Thursday 29 July 2010

Trick photography

It would be easy to imagine that I have a touch more get up and go than the average girl, but the fact is, my desire to move is far weaker than my Scottish penny-pinching habits. Sure, I want to learn new things. I genuinely want to improve myself and the things I decide to do always sound really appealing. In theory. In practice, I just want to quiche. I'd pretty much always rather go home and eat mini Babybels. Tell me about a new fun activity that's happening in a couple of months and I'll get butterflies of hypothetical excitement. Ring me up at 5pm on a day when I have no plans, and ask me to join you, free of charge, and I'll mutter something about needing to get my eyebrows threaded and totter off home to lounge in front of the TV in Primark velour.

Over the years, I've worked out that the only way I can force myself to do pretty much anything is to pay up front; if I don't book, I don't go. I find a course I want to do, I shell out in full; theatre and gig tickets are bought months in advance; cinema seats are booked asap, even when I know there'll only be about six of us in the screening room. So I reserve my space, and I schlep along grumpily, wondering why the hell I forked out for another STUPID course, and then I turn up, and everyone's really nice and I learn things and I go home and I'm so full of adrenaline and new-found enthusiasm that I can barely sleep.

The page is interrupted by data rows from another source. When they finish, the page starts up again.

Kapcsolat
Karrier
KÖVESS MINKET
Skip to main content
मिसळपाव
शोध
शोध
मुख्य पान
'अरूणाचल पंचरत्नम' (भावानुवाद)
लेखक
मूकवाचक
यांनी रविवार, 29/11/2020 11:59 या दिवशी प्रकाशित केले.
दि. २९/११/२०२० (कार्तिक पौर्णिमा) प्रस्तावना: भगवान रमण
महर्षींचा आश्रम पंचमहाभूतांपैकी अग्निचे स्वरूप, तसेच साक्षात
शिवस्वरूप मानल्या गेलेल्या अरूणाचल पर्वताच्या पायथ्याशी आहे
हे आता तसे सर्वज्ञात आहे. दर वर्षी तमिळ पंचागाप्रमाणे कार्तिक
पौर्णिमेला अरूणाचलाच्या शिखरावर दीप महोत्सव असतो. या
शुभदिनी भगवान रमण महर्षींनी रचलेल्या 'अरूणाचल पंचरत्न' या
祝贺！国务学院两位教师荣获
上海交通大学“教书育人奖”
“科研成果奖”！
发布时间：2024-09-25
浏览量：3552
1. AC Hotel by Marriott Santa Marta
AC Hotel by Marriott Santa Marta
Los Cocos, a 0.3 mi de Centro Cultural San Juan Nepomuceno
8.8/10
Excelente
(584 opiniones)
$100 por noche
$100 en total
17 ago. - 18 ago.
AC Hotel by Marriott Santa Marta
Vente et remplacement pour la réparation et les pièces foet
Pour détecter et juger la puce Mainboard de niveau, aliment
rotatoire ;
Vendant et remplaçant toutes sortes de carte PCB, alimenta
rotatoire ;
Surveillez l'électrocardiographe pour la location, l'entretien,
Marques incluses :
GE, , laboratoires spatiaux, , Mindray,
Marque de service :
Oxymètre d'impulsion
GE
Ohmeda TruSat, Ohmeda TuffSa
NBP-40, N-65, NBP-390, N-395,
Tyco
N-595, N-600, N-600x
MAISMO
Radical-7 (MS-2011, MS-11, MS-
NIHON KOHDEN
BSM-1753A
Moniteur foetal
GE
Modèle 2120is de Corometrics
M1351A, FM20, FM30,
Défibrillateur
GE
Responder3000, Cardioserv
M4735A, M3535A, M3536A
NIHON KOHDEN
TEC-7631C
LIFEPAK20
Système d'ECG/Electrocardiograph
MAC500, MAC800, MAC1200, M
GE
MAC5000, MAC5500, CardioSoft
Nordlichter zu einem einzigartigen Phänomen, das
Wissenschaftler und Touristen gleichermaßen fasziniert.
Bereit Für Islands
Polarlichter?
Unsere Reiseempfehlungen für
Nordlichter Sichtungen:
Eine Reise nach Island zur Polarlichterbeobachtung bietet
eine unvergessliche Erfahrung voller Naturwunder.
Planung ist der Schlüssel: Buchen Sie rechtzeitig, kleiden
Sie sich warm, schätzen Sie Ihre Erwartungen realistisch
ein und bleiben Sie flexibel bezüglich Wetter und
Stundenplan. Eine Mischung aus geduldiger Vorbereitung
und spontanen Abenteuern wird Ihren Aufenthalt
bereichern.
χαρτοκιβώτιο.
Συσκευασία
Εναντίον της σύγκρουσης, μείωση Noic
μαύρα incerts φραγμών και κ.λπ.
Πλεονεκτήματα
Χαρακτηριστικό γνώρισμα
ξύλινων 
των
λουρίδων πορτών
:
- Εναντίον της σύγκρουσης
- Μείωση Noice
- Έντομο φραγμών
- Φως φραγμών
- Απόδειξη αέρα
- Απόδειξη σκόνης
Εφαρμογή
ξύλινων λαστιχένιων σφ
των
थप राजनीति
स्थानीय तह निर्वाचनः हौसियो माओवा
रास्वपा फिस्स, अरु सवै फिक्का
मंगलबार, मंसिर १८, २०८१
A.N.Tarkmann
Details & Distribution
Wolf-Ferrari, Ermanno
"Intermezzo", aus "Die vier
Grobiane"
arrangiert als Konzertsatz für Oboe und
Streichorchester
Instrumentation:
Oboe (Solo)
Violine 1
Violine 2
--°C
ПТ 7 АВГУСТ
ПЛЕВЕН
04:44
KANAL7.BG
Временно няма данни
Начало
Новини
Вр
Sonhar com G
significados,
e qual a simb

This totally happened last night. I was sitting on my sofa at 18:15 hours, thinking I would pay £99 not to have to stand up and go on the After Dark photography workshop I'd merrily paid £99 to attend when I booked it six weeks ago. I'd been excited about it for six weeks, but now that I was on my sofa and it was due to start in under two hours, I suddenly wanted to do it about as much as I wanted to drink a mug of someone else's mucous. Actually, that mental image is too far even for me. Apologies.

But because I couldn't bear to waste £99, I stood up and went, and dealt with the vague humiliation/kudos that I'd had the cajones to turn up even though my camera wasn't an SLR and was the cheapest in the room by several hundred pounds, and the tripod that pre-dates me that I'd borrowed from my mum was described within minutes by the course leader as "particularly shit", and everyone else pulled their equipment out of expensive padded bags, whereas I have jettisoned my case as it's too fiddly for quick access, and now store my beloved Canon G11 in an old sock, one of a pair taken from a Virgin Atlantic flight back in the days when I was a pop journalist and used to accrue cool anecdotes about my job that I could impress people with at dinner parties.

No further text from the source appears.